- By David KennerDavid Kenner is the Middle East editor at Foreign Policy. He is based in Beirut, Lebanon, and has been with FP since 2009 (a long time, he knows). He worked for FP previously in Cairo, where he covered the early days of the Arab Spring, and before that in Washington. He has attended Georgetown University and the American University of Beirut and has reported from Libya, Egypt, Gaza, Turkey, Lebanon, and Iraq.
It’s hard to imagine that a Vogue editor woke up this morning and decided it wouldn’t be hugely embarrassing to publish a puff piece today, at the moment of the greatest upheaval in the Middle East in two generations, about Syria’s ruling family. But that appears to be exactly what happened.
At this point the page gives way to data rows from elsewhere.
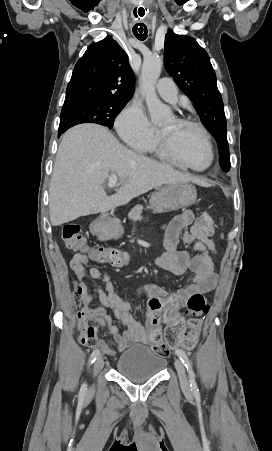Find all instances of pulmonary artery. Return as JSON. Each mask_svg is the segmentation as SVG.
Masks as SVG:
<instances>
[{
    "label": "pulmonary artery",
    "instance_id": "1",
    "mask_svg": "<svg viewBox=\"0 0 272 451\" xmlns=\"http://www.w3.org/2000/svg\"><path fill=\"white\" fill-rule=\"evenodd\" d=\"M160 97L168 102L176 103L178 100V89L172 79H160L156 85Z\"/></svg>",
    "mask_w": 272,
    "mask_h": 451
}]
</instances>
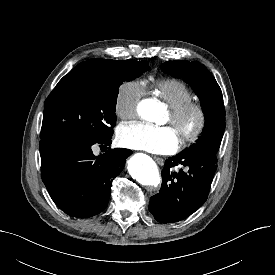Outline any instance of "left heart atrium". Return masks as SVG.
<instances>
[{
    "mask_svg": "<svg viewBox=\"0 0 275 275\" xmlns=\"http://www.w3.org/2000/svg\"><path fill=\"white\" fill-rule=\"evenodd\" d=\"M117 140L126 148L160 154L174 152L179 144V139L171 127H161L145 122H129L120 125Z\"/></svg>",
    "mask_w": 275,
    "mask_h": 275,
    "instance_id": "left-heart-atrium-1",
    "label": "left heart atrium"
}]
</instances>
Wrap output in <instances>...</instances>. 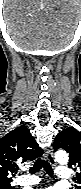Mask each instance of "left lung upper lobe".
I'll list each match as a JSON object with an SVG mask.
<instances>
[{"label": "left lung upper lobe", "instance_id": "obj_1", "mask_svg": "<svg viewBox=\"0 0 81 189\" xmlns=\"http://www.w3.org/2000/svg\"><path fill=\"white\" fill-rule=\"evenodd\" d=\"M55 150L64 149L70 155L68 166L73 168L76 173L73 181L75 189H81V132L73 127H68L58 133L53 143Z\"/></svg>", "mask_w": 81, "mask_h": 189}]
</instances>
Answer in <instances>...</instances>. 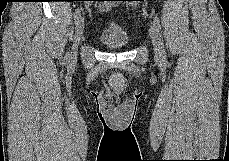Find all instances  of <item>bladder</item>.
<instances>
[{"label":"bladder","mask_w":229,"mask_h":161,"mask_svg":"<svg viewBox=\"0 0 229 161\" xmlns=\"http://www.w3.org/2000/svg\"><path fill=\"white\" fill-rule=\"evenodd\" d=\"M101 44L110 50L127 47L128 37L125 30L116 21H109L99 36Z\"/></svg>","instance_id":"1"}]
</instances>
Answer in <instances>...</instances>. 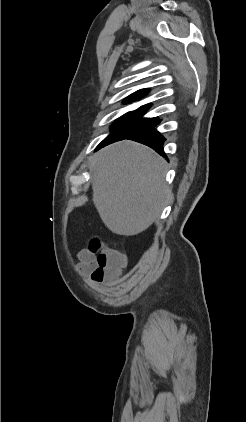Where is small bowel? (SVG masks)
Returning a JSON list of instances; mask_svg holds the SVG:
<instances>
[{"mask_svg":"<svg viewBox=\"0 0 246 422\" xmlns=\"http://www.w3.org/2000/svg\"><path fill=\"white\" fill-rule=\"evenodd\" d=\"M78 269L81 274L88 275L91 274V278L94 282H102L103 280H97L92 277V273L95 270L97 263L94 255L88 250H81L78 253Z\"/></svg>","mask_w":246,"mask_h":422,"instance_id":"c3829d8e","label":"small bowel"}]
</instances>
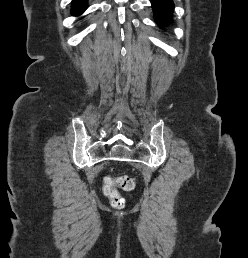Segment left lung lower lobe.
Segmentation results:
<instances>
[{
  "label": "left lung lower lobe",
  "instance_id": "1",
  "mask_svg": "<svg viewBox=\"0 0 248 258\" xmlns=\"http://www.w3.org/2000/svg\"><path fill=\"white\" fill-rule=\"evenodd\" d=\"M155 14V21L163 26L172 20L174 4L172 0H150Z\"/></svg>",
  "mask_w": 248,
  "mask_h": 258
}]
</instances>
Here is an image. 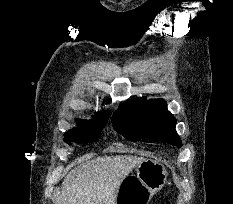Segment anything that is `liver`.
I'll list each match as a JSON object with an SVG mask.
<instances>
[{
	"label": "liver",
	"instance_id": "1",
	"mask_svg": "<svg viewBox=\"0 0 233 204\" xmlns=\"http://www.w3.org/2000/svg\"><path fill=\"white\" fill-rule=\"evenodd\" d=\"M143 160L118 155L80 163L65 177L58 204H115L121 182Z\"/></svg>",
	"mask_w": 233,
	"mask_h": 204
}]
</instances>
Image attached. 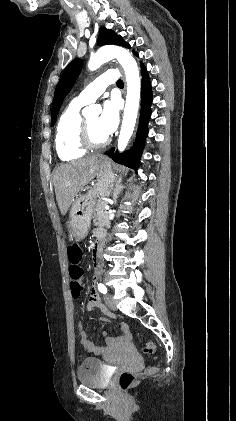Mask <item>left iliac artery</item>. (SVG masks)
I'll return each mask as SVG.
<instances>
[{
  "label": "left iliac artery",
  "instance_id": "left-iliac-artery-1",
  "mask_svg": "<svg viewBox=\"0 0 236 421\" xmlns=\"http://www.w3.org/2000/svg\"><path fill=\"white\" fill-rule=\"evenodd\" d=\"M98 290H99L101 293H103V294H106V293H107V288H106V286H105L104 284H102V283H99V284H98Z\"/></svg>",
  "mask_w": 236,
  "mask_h": 421
}]
</instances>
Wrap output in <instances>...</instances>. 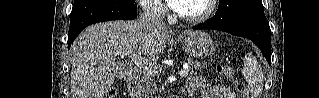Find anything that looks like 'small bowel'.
<instances>
[{"label": "small bowel", "mask_w": 319, "mask_h": 98, "mask_svg": "<svg viewBox=\"0 0 319 98\" xmlns=\"http://www.w3.org/2000/svg\"><path fill=\"white\" fill-rule=\"evenodd\" d=\"M189 93L200 91L202 98H236L231 89L224 84H206L202 77H192L187 81Z\"/></svg>", "instance_id": "small-bowel-1"}]
</instances>
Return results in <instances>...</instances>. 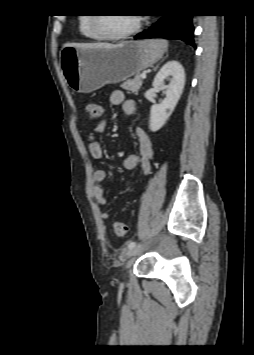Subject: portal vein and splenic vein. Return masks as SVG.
I'll use <instances>...</instances> for the list:
<instances>
[{
  "label": "portal vein and splenic vein",
  "instance_id": "portal-vein-and-splenic-vein-1",
  "mask_svg": "<svg viewBox=\"0 0 254 355\" xmlns=\"http://www.w3.org/2000/svg\"><path fill=\"white\" fill-rule=\"evenodd\" d=\"M141 78H146V74L143 73V74L141 75Z\"/></svg>",
  "mask_w": 254,
  "mask_h": 355
}]
</instances>
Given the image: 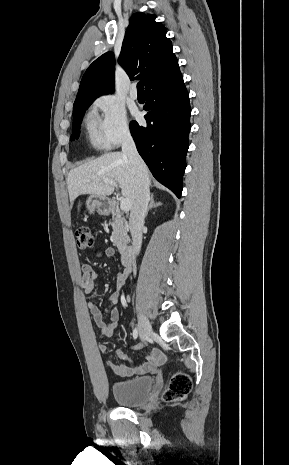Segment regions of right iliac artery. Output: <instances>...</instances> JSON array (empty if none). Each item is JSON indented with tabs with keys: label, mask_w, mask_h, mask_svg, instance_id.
<instances>
[{
	"label": "right iliac artery",
	"mask_w": 289,
	"mask_h": 465,
	"mask_svg": "<svg viewBox=\"0 0 289 465\" xmlns=\"http://www.w3.org/2000/svg\"><path fill=\"white\" fill-rule=\"evenodd\" d=\"M137 337H138V329L134 328V330H133V338L137 339Z\"/></svg>",
	"instance_id": "obj_1"
}]
</instances>
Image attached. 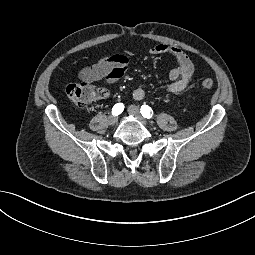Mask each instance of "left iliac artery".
Returning a JSON list of instances; mask_svg holds the SVG:
<instances>
[{
  "instance_id": "left-iliac-artery-1",
  "label": "left iliac artery",
  "mask_w": 255,
  "mask_h": 255,
  "mask_svg": "<svg viewBox=\"0 0 255 255\" xmlns=\"http://www.w3.org/2000/svg\"><path fill=\"white\" fill-rule=\"evenodd\" d=\"M140 112H141L142 116L147 119L151 118L153 116V111L148 105H142Z\"/></svg>"
}]
</instances>
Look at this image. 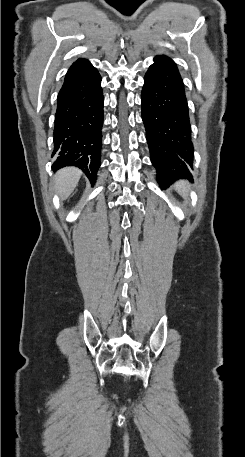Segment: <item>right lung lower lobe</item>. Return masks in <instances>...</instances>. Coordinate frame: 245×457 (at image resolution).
<instances>
[{
  "label": "right lung lower lobe",
  "instance_id": "right-lung-lower-lobe-1",
  "mask_svg": "<svg viewBox=\"0 0 245 457\" xmlns=\"http://www.w3.org/2000/svg\"><path fill=\"white\" fill-rule=\"evenodd\" d=\"M101 76L93 68L65 77L57 97L53 170L80 168L93 184L100 166L103 125Z\"/></svg>",
  "mask_w": 245,
  "mask_h": 457
}]
</instances>
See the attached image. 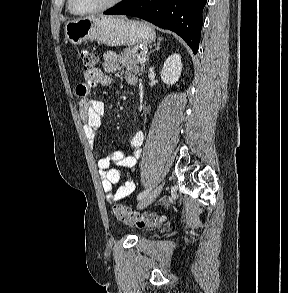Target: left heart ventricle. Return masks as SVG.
I'll use <instances>...</instances> for the list:
<instances>
[{"instance_id":"1","label":"left heart ventricle","mask_w":288,"mask_h":293,"mask_svg":"<svg viewBox=\"0 0 288 293\" xmlns=\"http://www.w3.org/2000/svg\"><path fill=\"white\" fill-rule=\"evenodd\" d=\"M111 0H74L76 7L82 10L93 9L102 6Z\"/></svg>"}]
</instances>
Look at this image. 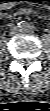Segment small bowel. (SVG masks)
I'll return each mask as SVG.
<instances>
[{
    "label": "small bowel",
    "instance_id": "obj_1",
    "mask_svg": "<svg viewBox=\"0 0 50 111\" xmlns=\"http://www.w3.org/2000/svg\"><path fill=\"white\" fill-rule=\"evenodd\" d=\"M34 11L26 8L19 9L18 11L15 12V15H22V14H33ZM6 18H10V16L5 15Z\"/></svg>",
    "mask_w": 50,
    "mask_h": 111
}]
</instances>
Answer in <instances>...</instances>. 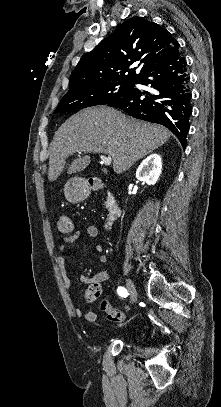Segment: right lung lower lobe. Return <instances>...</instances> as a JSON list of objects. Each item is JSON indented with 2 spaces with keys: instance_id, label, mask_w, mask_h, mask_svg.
Here are the masks:
<instances>
[{
  "instance_id": "right-lung-lower-lobe-1",
  "label": "right lung lower lobe",
  "mask_w": 221,
  "mask_h": 407,
  "mask_svg": "<svg viewBox=\"0 0 221 407\" xmlns=\"http://www.w3.org/2000/svg\"><path fill=\"white\" fill-rule=\"evenodd\" d=\"M134 84L148 86L150 91L133 86L129 93L107 105L134 118L164 125L185 148L192 107L187 63L180 45L167 58L148 68Z\"/></svg>"
}]
</instances>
The article does not once mention the protests currently under way in the Middle East, including scattered evidence of demonstrations in Syria. Instead, the article focuses on Syrian first lady Asma Assad — the "freshest and most magnetic of first ladies," endowed with "[d]ark-brown eyes, wavy chin-length brown hair, long neck, an energetic grace." At a time when other Middle Eastern first ladies, notably Tunisia’s Leila Trabelsi, have been the target of protesters’ wrath, this may not be the wisest moment for Asma to flaunt her glamour.
One can only assume that the Assads agreed to be interviewed for this piece before the current outbreak of unrest made it embarrassing for both for them, and for Vogue. Still, some of the damage done to the Assads is self-inflicted. In one anecdote, Asma pays a visit to one of the centers run by her NGO, Massar, in the Syrian port city of Latakia — and promptly lies to the assembled schoolchildren about closing the foundation.
Then she throws out a curve ball. ‘I’ve been advised that we have to close down this center so as to open another one somewhere else,’ she says. Kids’ mouths drop open. Some repress tears. Others are furious. One boy chooses altruism: ‘That’s OK. We know how to do it now; we’ll help them.’
Then the first lady announces, ‘That wasn’t true. I just wanted to see how much you care about Massar.’